Connect with Nika at: https://www.yournextdecision.com/


In this episode, (in order) we talked about…
*How emotions impact decision making
*The role of the gut in decision making, and when to strictly rely on your gut
*Decisions with a high or a low tolerance for error
*Decision fatigue in relation to the pandemic and why we relied on conspiracy theories
*Setting boundaries around decisions to protect your mental health
*The connection between longing and the scarcity trap
*How to overcome the fear of regret 
*How culture tricks us into believing we are in control of outcomes
*How to respond to those who tell you you’re an overthinker
*Why we should look for information, not advice, from our friends
*How inaction inertia keeps us from changing our decision-making patterns
*The difference between a decision-making scientist and a therapist


Quotes: 
“Longing is an emotional reaction to experiencing a gap between where you crave to be and where you are. It’s the emotional experience you feel when that gap seems insurmountable.”
“I like to think of longing as a data point.
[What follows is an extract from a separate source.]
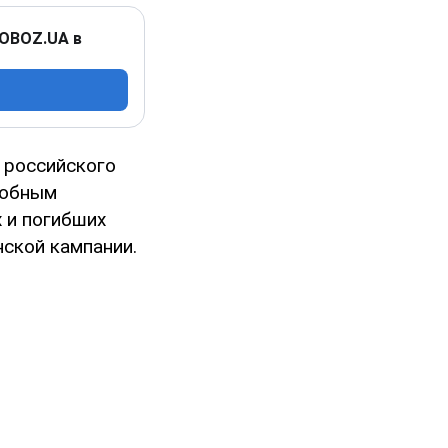
 OBOZ.UA в
 российского
одобным
х и погибших
ской кампании.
One bit of information you need to consider as you decide how to move through your life. If you experience a longing, you have to pay attention to it.” 
“When people say, ‘I have to live my best me,’ and ‘I have to follow my bliss,’---it drives me up a wall. It’s insensitive. The reality is people rely on you to survive in a way, and you can’t ignore that.”
“When we are in a situation of uncertainty, that’s when we start to use heuristics (mental shortcuts) rather than relying on information.”
“Longing can be a very comfortable place to be (when there are unknowns). We tend to fear regrets and risks. We get stuck in longing because we don’t know what decisions to make along the way."
“For a long time I longed for a particular house. Now I have it. I longed for a particular type of career. Now I have it. It feels worse to not have that longing for it. I want to long for something else now. It’s made me realize that longing may be part of that human experience. To be satisfied, to me anyways, doesn’t feel as great as feeling hungry.”

 “The perfect outcome is probably unattainable. Your goal should be to maximize your chances. That’s about the process and not the outcomes. It’s about, ‘What can I do in the process of making a decision to make the (desired) outcome as likely as possible?’”
“Blame is an answer to, 'Why did something happen?' We think we need answers because the more we feel we understand, the more we feel we have control over the future decisions we make…If you constantly think about YOUR next decision, then you don’t have to be mired in all the blame, shame and meaning making.”
“If you find yourself making a certain decision over and over again, the likelihood of making that same decision is more likely in the future….The question is how much do you want to override that tendency for a better life.”